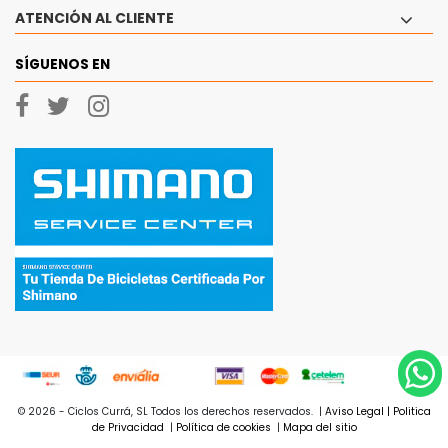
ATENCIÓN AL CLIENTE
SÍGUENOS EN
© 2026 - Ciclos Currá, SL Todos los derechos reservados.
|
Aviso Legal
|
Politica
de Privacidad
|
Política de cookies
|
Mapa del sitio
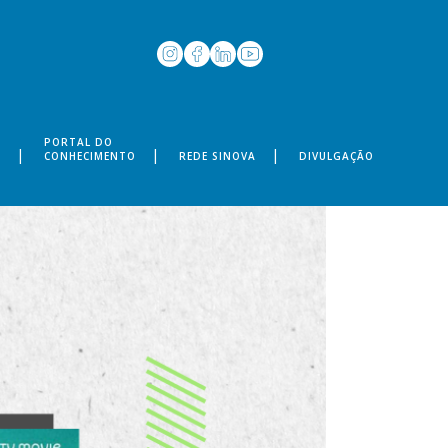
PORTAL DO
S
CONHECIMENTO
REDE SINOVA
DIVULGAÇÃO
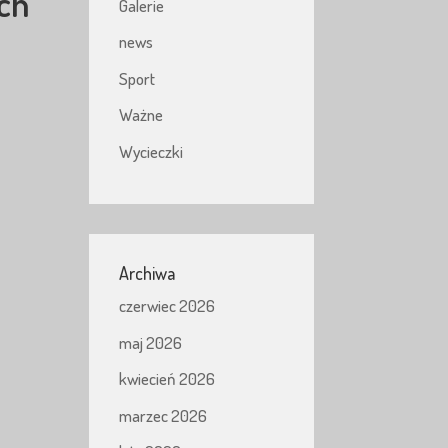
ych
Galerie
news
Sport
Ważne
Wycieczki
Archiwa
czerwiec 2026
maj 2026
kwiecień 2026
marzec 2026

::::::

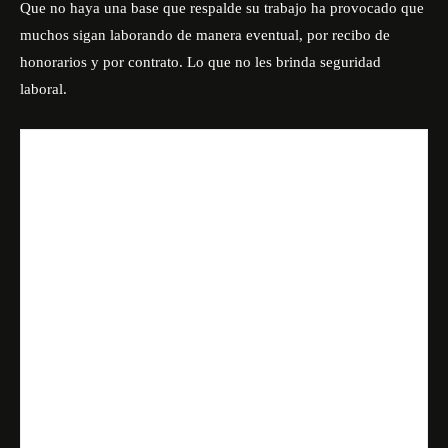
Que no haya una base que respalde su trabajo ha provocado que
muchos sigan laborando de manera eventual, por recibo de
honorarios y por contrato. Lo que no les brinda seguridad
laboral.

::::::

Within the listing above, copy exactly the lines that start at the one with "de Privacidad" and continue through the one with "marzec 2026". Omit pictures.

de Privacidad
|
Política de cookies
|
Mapa del sitio
PORTAL DO
S
CONHECIMENTO
REDE SINOVA
DIVULGAÇÃO
ych
Galerie
news
Sport
Ważne
Wycieczki
Archiwa
czerwiec 2026
maj 2026
kwiecień 2026
marzec 2026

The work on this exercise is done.